Öznellik, kuşkusuz felsefenin üzerinde en çok tartıştığı kavramlardan bir tanesi. Rönesans’ın ortaya çıkışı, Descartes’ın düşünceyi ön plana koyan ve insanın düşünce faaliyetini değerli kabul eden anlayışı modern felsefenin temellerini düşünme eylemine endekslemeyi başarmıştır. Kartezyen ve analitik düşünmenin değerli kabul edildiği şu günlerde modern felsefenin en değerli sorularından bir tanesi, tek bir soruya verilen cevapların farklılık göstermesinin sebebinin ne olduğudur.

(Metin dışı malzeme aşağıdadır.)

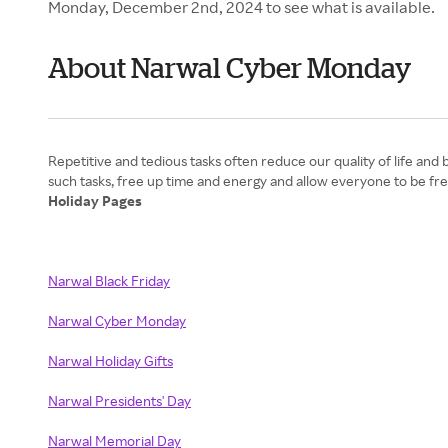
Monday, December 2nd, 2024 to see what is available.
About Narwal Cyber Monday
Repetitive and tedious tasks often reduce our quality of life an
Holiday Pages
Narwal Black Friday
Narwal Cyber Monday
Narwal Holiday Gifts
Narwal Presidents' Day
Narwal Memorial Day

Tek bir soruya verilen cevaplar farklılık gösterebilir. Bunun hem öznede içkin sebepleri vardır, hem de özne dışında, yani aşkın sebepleri vardır. Dilerseniz Leibniz’in Monadlar Felsefesi ışığında bu iki farklı ihtimali inceleyelim.
- Doğru cevap, felsefi düşünceye göre tek değildir. Dünyada birbirinden farklı kavram ve durumların birbirinden farklı gerçeklikleri vardır. Olaylar ve durumlar gerçekliklerini katı ve değişmez birer olgu olarak değil, birbirinden farklı bakış açıları olarak taşırlar. Bireyler ise bu farklı bakış açılarına yerleştikleri ölçüde sorulara birbirinden farklı cevaplar verirler.
- Soru, felsefenin en temel çatışma kavramlarından bir tanesidir. Bir soru, her bireyin algı dünyasında aynı şeyin temsili değildir. Bireyler soruları birbirinden farklı imgelemler geliştirerek birbirlerinden farklı şekillerde anlayabilir. Bir başka ihtimal olarak bireyler, soruları yaklaşık olarak birbirine benzer olarak algılasalar da, zihinlerindeki cevaplar yaşam deneyimleri, bilgi birikimleri ya da çıkarsama biçimleri göz önüne alındığında farklı olabilir.